The Tunisia Inquests
On 28 February 2017, HHJ Lorraine-Smith handed down judgment and conclusions in the Tunisia Inquests. Despite one or two juicy soundbites in the narrative, his conclusions on cause of death were conventional and predictable. In summary, on 25 June 2015, each of the deceased was shot dead by a terrorist inside or within the vicinity of the RIU Imperial Marhaba Hotel in Sousse, Tunisia. All 30 were unlawfully killed.
Those representing the families had made valiant attempts to persuade the Coroner to reach further conclusions. They suggested that the unlawful killing by a terrorist was contributed to in part because:
- The risk of a terrorist attack at the hotel had not been recognised or taken seriously enough, and appropriate security precautions had not been put in place or enforced during the attack; or
- The terrorist attack at the hotel had been neglected and appropriate security precautions to deter, prevent or counteract an attack had been neglected.
The Coroner dealt with (1) swiftly. This was not an Article 2 inquest, and any narrative conclusion had to be a brief and neutral factual statement, without expressing any judgment or opinion. He felt unable to reach the proposed conclusion as a matter of law.
Proposed conclusion (2) required a deeper analysis. The key question was whether it was open to the Coroner, in the circumstances of the case, to find that the unlawful killing had been contributed to by neglect.
To determine this, the Coroner had to consider whether the deceased were in a dependent position. The long-established test, as set out in Jamieson [R v Her Majesty’ Coroner for North Humberside and Scunthorpe ex parte Jamieson (1995) QB 1] was whether each was “someone in a dependent position (because of youth, age, illness or incarceration)”. The Coroner found that this did not cover a tourist who had voluntarily agreed to go on holiday abroad.

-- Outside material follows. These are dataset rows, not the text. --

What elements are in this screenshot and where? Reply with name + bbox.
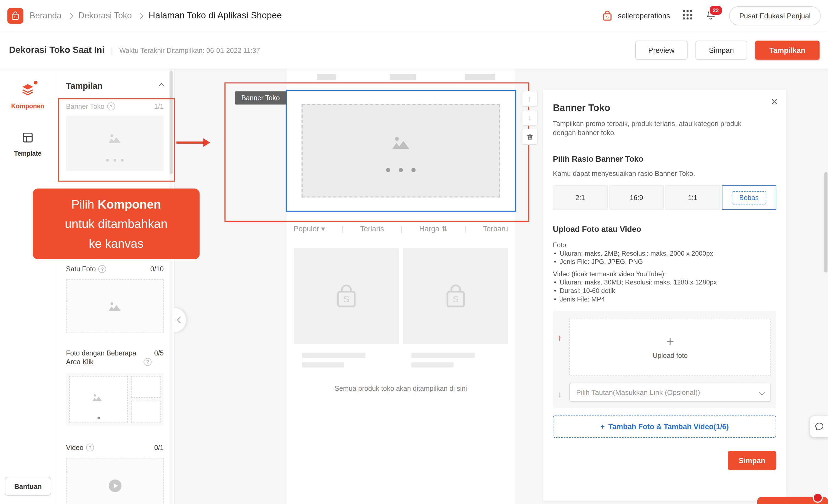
nav-komponen-label: Komponen (11, 102, 44, 110)
image-placeholder-icon (388, 130, 413, 155)
shopee-bag-icon: S (440, 281, 471, 311)
add-photo-video-button[interactable]: + Tambah Foto & Tambah Video(1/6) (553, 416, 776, 438)
dot-indicator (97, 417, 100, 419)
shopee-bag-icon: S (331, 281, 362, 311)
arrow-up-icon: ↑ (528, 94, 531, 103)
move-down-button[interactable]: ↓ (522, 110, 538, 126)
dots-indicator (66, 159, 164, 162)
svg-text:S: S (606, 14, 609, 19)
component-item-video[interactable]: Video ? 0/1 (66, 444, 164, 504)
page-scrollbar-thumb[interactable] (824, 172, 828, 272)
ratio-option-1-1[interactable]: 1:1 (665, 185, 720, 210)
dots-indicator (386, 168, 415, 172)
help-button[interactable]: Bantuan (5, 477, 51, 496)
decoration-title: Dekorasi Toko Saat Ini (9, 45, 105, 56)
product-card-placeholder: S (403, 248, 508, 378)
section-tampilan-header[interactable]: Tampilan (66, 81, 164, 91)
video-rule: Durasi: 10-60 detik (553, 287, 776, 295)
banner-component-selected[interactable] (286, 90, 516, 212)
upload-slot-container: ↑ ↓ + Upload foto Pilih Tautan(Masukkan … (553, 311, 776, 408)
chat-floating-button[interactable] (810, 416, 828, 437)
notifications-button[interactable]: 22 (705, 9, 716, 23)
banner-placeholder (301, 104, 500, 198)
ratio-option-16-9[interactable]: 16:9 (609, 185, 664, 210)
breadcrumb-home[interactable]: Beranda (30, 11, 62, 20)
account-menu[interactable]: S selleroperations (601, 10, 670, 22)
component-item-satu-foto[interactable]: Satu Foto ? 0/10 (66, 265, 164, 333)
component-label: Banner Toko (66, 102, 105, 111)
tooltip-line1: Pilih Komponen (71, 195, 161, 214)
component-item-banner-toko[interactable]: Banner Toko ? 1/1 (66, 102, 164, 171)
settings-save-button[interactable]: Simpan (728, 451, 776, 470)
top-header: S Beranda Dekorasi Toko Halaman Toko di … (0, 0, 828, 32)
text-line-placeholder (411, 353, 475, 358)
nav-template[interactable]: Template (0, 131, 55, 157)
svg-text:S: S (14, 15, 17, 19)
save-button[interactable]: Simpan (696, 41, 747, 59)
ratio-option-label: Bebas (739, 194, 759, 202)
trash-icon (526, 133, 534, 141)
divider: | (341, 224, 343, 233)
sort-tab-terbaru[interactable]: Terbaru (483, 224, 508, 233)
upload-photo-dropzone[interactable]: + Upload foto (569, 318, 771, 376)
sort-tab-harga[interactable]: Harga⇅ (419, 224, 448, 233)
close-icon[interactable]: × (771, 96, 778, 108)
new-indicator-dot (34, 81, 37, 84)
panel-scrollbar-thumb[interactable] (169, 71, 173, 174)
chevron-down-icon (759, 389, 765, 395)
empty-products-note: Semua produk toko akan ditampilkan di si… (287, 384, 515, 392)
sort-tab-terlaris[interactable]: Terlaris (360, 224, 384, 233)
photo-rule: Jenis File: JPG, JPEG, PNG (553, 258, 776, 266)
divider: | (401, 224, 403, 233)
chat-bubble-icon (814, 421, 824, 432)
text-line-placeholder (302, 362, 344, 368)
reorder-up-button[interactable]: ↑ (558, 333, 562, 342)
move-up-button[interactable]: ↑ (522, 91, 538, 107)
section-tampilan-title: Tampilan (66, 81, 102, 91)
preview-button[interactable]: Preview (635, 41, 688, 59)
component-label: Foto dengan Beberapa Area Klik (66, 349, 141, 367)
nav-komponen[interactable]: Komponen (0, 83, 55, 110)
seller-education-button[interactable]: Pusat Edukasi Penjual (729, 6, 821, 25)
publish-button[interactable]: Tampilkan (755, 41, 820, 59)
component-item-multi-klik[interactable]: Foto dengan Beberapa Area Klik ? 0/5 (66, 349, 164, 426)
ratio-section-title: Pilih Rasio Banner Toko (553, 154, 776, 163)
text-line-placeholder (411, 362, 454, 368)
chevron-left-icon (177, 317, 183, 323)
breadcrumb-level1[interactable]: Dekorasi Toko (78, 11, 132, 20)
cutoff-text-placeholder (464, 74, 495, 80)
link-placeholder: Pilih Tautan(Masukkan Link (Opsional)) (576, 388, 700, 396)
sort-tab-populer[interactable]: Populer▾ (294, 224, 325, 233)
photo-rule: Ukuran: maks. 2MB; Resolusi: maks. 2000 … (553, 249, 776, 258)
component-action-buttons: ↑ ↓ (522, 91, 538, 145)
reorder-down-button[interactable]: ↓ (558, 390, 562, 399)
template-icon (21, 131, 34, 146)
help-question-icon[interactable]: ? (98, 265, 106, 273)
divider: | (111, 46, 113, 55)
ratio-option-bebas-selected[interactable]: Bebas (722, 185, 776, 210)
component-label: Video (66, 444, 84, 451)
header-right-cluster: S selleroperations 22 Pusat Edukasi Penj… (601, 0, 821, 32)
help-question-icon[interactable]: ? (86, 444, 94, 451)
shopee-logo-icon[interactable]: S (7, 8, 23, 24)
ratio-option-2-1[interactable]: 2:1 (553, 185, 607, 210)
product-sort-bar: Populer▾ | Terlaris | Harga⇅ | Terbaru (294, 222, 508, 236)
image-placeholder-icon (106, 129, 124, 148)
tooltip-line3: ke kanvas (89, 234, 143, 253)
delete-button[interactable] (522, 129, 538, 145)
avatar: S (601, 10, 614, 22)
link-select-dropdown[interactable]: Pilih Tautan(Masukkan Link (Opsional)) (569, 383, 771, 402)
component-thumbnail (66, 373, 164, 426)
video-rule: Ukuran: maks. 30MB; Resolusi: maks. 1280… (553, 278, 776, 287)
photo-rules-label: Foto: (553, 241, 776, 249)
layers-icon (20, 83, 35, 99)
banner-settings-panel: × Banner Toko Tampilkan promo terbaik, p… (543, 90, 786, 501)
help-question-icon[interactable]: ? (143, 358, 152, 366)
shopee-bag-glyph: S (10, 11, 21, 22)
help-question-icon[interactable]: ? (107, 102, 115, 111)
apps-grid-icon[interactable] (683, 10, 692, 22)
svg-text:S: S (343, 294, 349, 304)
username: selleroperations (618, 11, 670, 20)
play-icon (107, 477, 124, 494)
component-count: 1/1 (154, 102, 164, 111)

On behalf of the families, it was submitted that the definition of “dependent position” should be widened. Unfortunately, this submission was made in a vacuum of authority. There had been no expansion of the test since Jamieson. This was reflected in the Chief Coroner’s guidance number 17, revised on 14 January 2016. In the circumstances, HHJ Lorraine-Smith was not prepared to make what would have been a quantum leap in the common law.
There would have been a second hurdle for the families to overcome, in any event. The circumstances surrounding the terrorist attack did not fit with a failure to provide adequate nourishment or liquid, basic medical attention, shelter or warmth. Notwithstanding attempts by the families to widen dependency to include the concept of security, the Coroner ruled against them.
There was a further problem with the families’ position. As made clear in Jamieson, neglect should never form any part of a verdict “unless a clear and direct causal connection is established between the conduct so described and the cause of death”. Here, the Coroner found that any measures that might legally have been put in place at the Hotel would not have made a difference. True, there were “deficiencies” in the response by law enforcement personnel, with police response being “at best shambolic, at worst cowardly” (a soundbite repeated in media reports afterwards). However, there was not a “clear and direct” causal connection between any such deficiencies and the deaths caused by the gunman.
The Coroner recognised that if some customers had read the details of the FCO Travel Advice, they might have chosen not to go to Tunisia. He considered evidence on the development of FCO Travel Advice, and guidance given by the travel company, especially in the wake of the killing of Western Tourists at the Bardo Museum in Tunisia in March 2015, just 3 months before the attack at the RIU Imperial Marhaba Hotel. Adequacy of travel advice was within the Scope of the Inquests. However, this point was too remote from the cause of death to be part of the verdict.
Even though nothing new has come from it, the ruling provides a helpful and succinct summary of the relevant law, and illustrates the difficulties that can arise when attempting to persuade a Coroner to attach “neglect” to a verdict.